Best way to add more user information in UserInterface?

Hi,

I continue my good progress in my project (API with OAuth2 + RBAC) and have another question…
Now my OAuth2 service working, and i can also retrieve the UserInterface::class in my action provided by zend-expressive-authentication.

....
$user = $request->getAttribute(UserInterface::class, false);
...

If by example my oauth2 user is an email, i’ll have this email in $user->getIdentity().

But i need to retrieve the user_id (numeric or uuid) in my database that correspond with this email in another table like “user” (where have id, email, firstname, lastname, zip, city, … ). With that user_id i’ll can add it in my model request like that: (example: to get only customers managed by this authenticated user)
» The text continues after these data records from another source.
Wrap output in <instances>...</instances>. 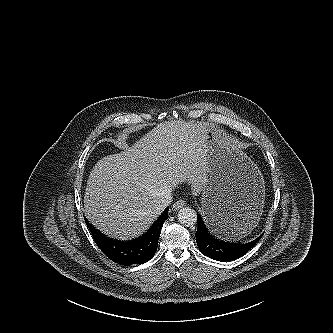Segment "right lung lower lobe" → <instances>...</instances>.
I'll return each instance as SVG.
<instances>
[{
  "mask_svg": "<svg viewBox=\"0 0 333 333\" xmlns=\"http://www.w3.org/2000/svg\"><path fill=\"white\" fill-rule=\"evenodd\" d=\"M168 211L169 208H166L145 234L132 241L113 240L95 229L87 219H85V222L96 244L109 259L120 265L130 266L143 264L154 256L161 228L168 218Z\"/></svg>",
  "mask_w": 333,
  "mask_h": 333,
  "instance_id": "right-lung-lower-lobe-1",
  "label": "right lung lower lobe"
}]
</instances>
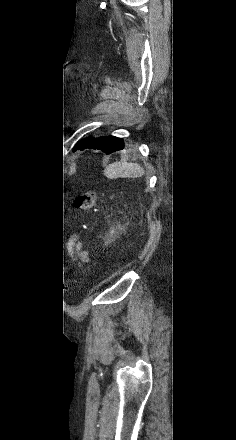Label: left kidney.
Listing matches in <instances>:
<instances>
[{
  "label": "left kidney",
  "instance_id": "obj_1",
  "mask_svg": "<svg viewBox=\"0 0 236 440\" xmlns=\"http://www.w3.org/2000/svg\"><path fill=\"white\" fill-rule=\"evenodd\" d=\"M114 233H115V230H114V229L110 230V235H111V236H113Z\"/></svg>",
  "mask_w": 236,
  "mask_h": 440
}]
</instances>
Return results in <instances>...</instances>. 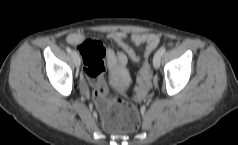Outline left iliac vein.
<instances>
[{
  "label": "left iliac vein",
  "mask_w": 238,
  "mask_h": 145,
  "mask_svg": "<svg viewBox=\"0 0 238 145\" xmlns=\"http://www.w3.org/2000/svg\"><path fill=\"white\" fill-rule=\"evenodd\" d=\"M161 63V54L157 52L153 58V66L155 69L159 68Z\"/></svg>",
  "instance_id": "left-iliac-vein-1"
}]
</instances>
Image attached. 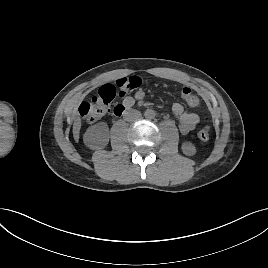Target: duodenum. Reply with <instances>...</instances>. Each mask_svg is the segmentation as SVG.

$customers = $this->customerTable->fetchAllByUserId($userId);
...

• Is it better to create a new middleware that are between authentication and authorization for that? Don’t know if is possible…
• Or is it possible to fill directly the UserInterface in authentication with more data?
• Or just add some logic and model request in each action to get the user_id that correspond to the identity provided by the UserInterface?

Thanks for your advice!

If you authenticate a user by email, you don’t need to use that as the identity. You can store the user id in your session instead.

Thanks @xtreamwayz for your answer but in my case i use OAuth2.

I’m login with my email and password (oauth_users table) and i got a valid JWT token. II add this token to all my next API requests and i can retreive the UserInterface identity (email) in my action (work).

The user_id is not in the OAuth2 table but in another one that i created “user” (user_id, email, …). When i create a new user, i create in oauth_users AND my own “user” table (i guess it is the good way).

I have to link the email from identity to my email user table and get the user_id…

My question was is it a way to do that directly in a special mddleware or modify the UserInterface data before or just do it in each of my action?

I’m looking into this myself as well. I’ve tried other ways, but they all ended up copying all related classes from all packages and modify them.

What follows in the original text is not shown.